§ DESCRIPTION OF THE TASK: Transcribe, word for word and without additions, each line below from the one containing "Beauty Parlours (425, 2276)" through the one containing "Other Services (391, 2295)", both ends included.

§ RECORDS TO PROCESS:
--------------------

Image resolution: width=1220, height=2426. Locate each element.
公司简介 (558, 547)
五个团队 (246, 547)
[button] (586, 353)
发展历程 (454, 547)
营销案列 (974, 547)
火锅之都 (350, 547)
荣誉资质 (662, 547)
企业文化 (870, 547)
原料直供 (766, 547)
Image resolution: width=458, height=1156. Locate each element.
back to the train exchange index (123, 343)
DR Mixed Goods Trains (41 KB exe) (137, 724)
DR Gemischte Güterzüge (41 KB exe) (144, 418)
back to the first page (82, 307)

--------------------

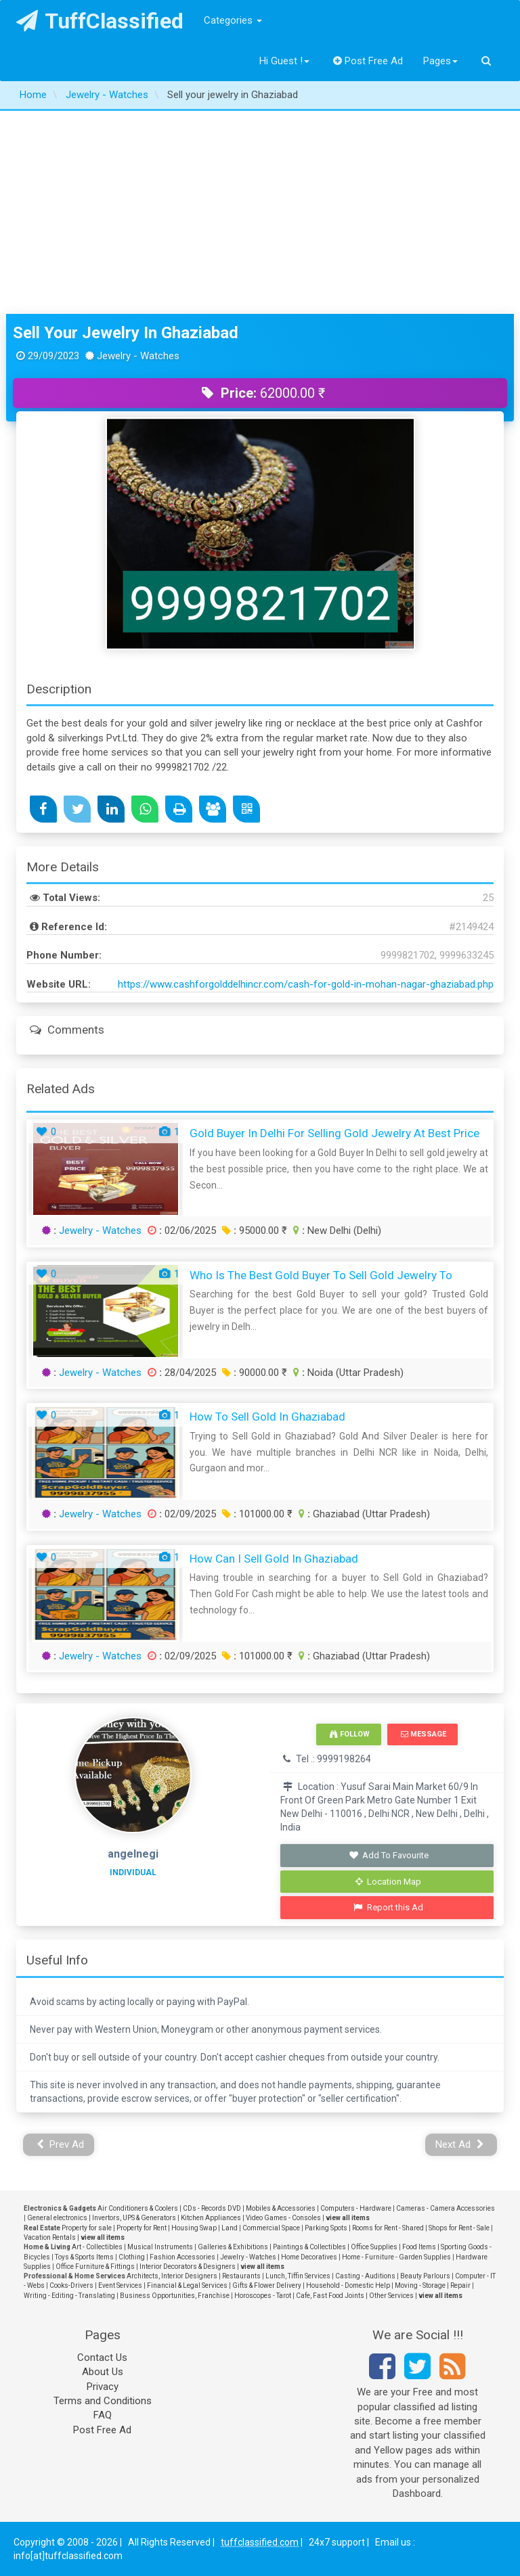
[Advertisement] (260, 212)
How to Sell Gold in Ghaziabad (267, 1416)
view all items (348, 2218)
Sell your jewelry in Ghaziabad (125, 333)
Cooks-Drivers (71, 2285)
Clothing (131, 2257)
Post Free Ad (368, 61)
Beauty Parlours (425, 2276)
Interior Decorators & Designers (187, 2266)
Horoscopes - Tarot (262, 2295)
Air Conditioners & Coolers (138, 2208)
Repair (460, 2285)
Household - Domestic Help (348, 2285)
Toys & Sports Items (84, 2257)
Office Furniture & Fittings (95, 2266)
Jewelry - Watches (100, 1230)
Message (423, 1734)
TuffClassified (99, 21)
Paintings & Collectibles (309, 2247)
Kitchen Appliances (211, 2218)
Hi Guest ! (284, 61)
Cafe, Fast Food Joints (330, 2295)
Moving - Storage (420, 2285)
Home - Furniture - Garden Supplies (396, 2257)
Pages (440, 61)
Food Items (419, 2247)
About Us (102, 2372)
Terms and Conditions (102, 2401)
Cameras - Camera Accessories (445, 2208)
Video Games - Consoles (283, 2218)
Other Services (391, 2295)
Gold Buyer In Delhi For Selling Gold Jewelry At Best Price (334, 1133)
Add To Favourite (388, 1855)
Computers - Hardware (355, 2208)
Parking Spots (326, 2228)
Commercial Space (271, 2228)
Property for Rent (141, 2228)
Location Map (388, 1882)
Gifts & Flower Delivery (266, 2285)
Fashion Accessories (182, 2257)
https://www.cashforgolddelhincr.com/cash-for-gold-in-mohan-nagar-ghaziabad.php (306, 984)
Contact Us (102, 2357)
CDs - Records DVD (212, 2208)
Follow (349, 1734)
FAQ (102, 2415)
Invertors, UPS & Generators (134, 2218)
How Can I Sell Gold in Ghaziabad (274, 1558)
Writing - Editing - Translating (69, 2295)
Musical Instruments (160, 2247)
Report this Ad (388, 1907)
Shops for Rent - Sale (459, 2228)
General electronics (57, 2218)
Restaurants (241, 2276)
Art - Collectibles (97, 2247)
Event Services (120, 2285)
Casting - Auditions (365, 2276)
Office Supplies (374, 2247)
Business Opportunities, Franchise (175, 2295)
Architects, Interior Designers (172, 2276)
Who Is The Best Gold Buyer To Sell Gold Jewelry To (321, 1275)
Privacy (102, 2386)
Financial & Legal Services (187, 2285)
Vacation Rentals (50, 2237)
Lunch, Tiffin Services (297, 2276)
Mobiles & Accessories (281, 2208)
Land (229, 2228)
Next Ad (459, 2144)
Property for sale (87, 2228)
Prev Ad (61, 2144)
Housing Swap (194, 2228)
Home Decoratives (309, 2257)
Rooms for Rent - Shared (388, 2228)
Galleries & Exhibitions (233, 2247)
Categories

--------------------

§ TASK RESPONSE:
Beauty Parlours (425, 2276)
Interior Decorators & Designers (187, 2266)
Horoscopes - Tarot (262, 2295)
Air Conditioners & Coolers (138, 2208)
Repair (460, 2285)
Household - Domestic Help (348, 2285)
Toys & Sports Items (84, 2257)
Office Furniture & Fittings (95, 2266)
Jewelry - Watches (100, 1230)
Message (423, 1734)
TuffClassified (99, 21)
Paintings & Collectibles (309, 2247)
Kitchen Appliances (211, 2218)
Hi Guest ! (284, 61)
Cafe, Fast Food Joints (330, 2295)
Moving - Storage (420, 2285)
Home - Furniture - Garden Supplies (396, 2257)
Pages (440, 61)
Food Items (419, 2247)
About Us (102, 2372)
Terms and Conditions (102, 2401)
Cameras - Camera Accessories (445, 2208)
Video Games - Consoles (283, 2218)
Other Services (391, 2295)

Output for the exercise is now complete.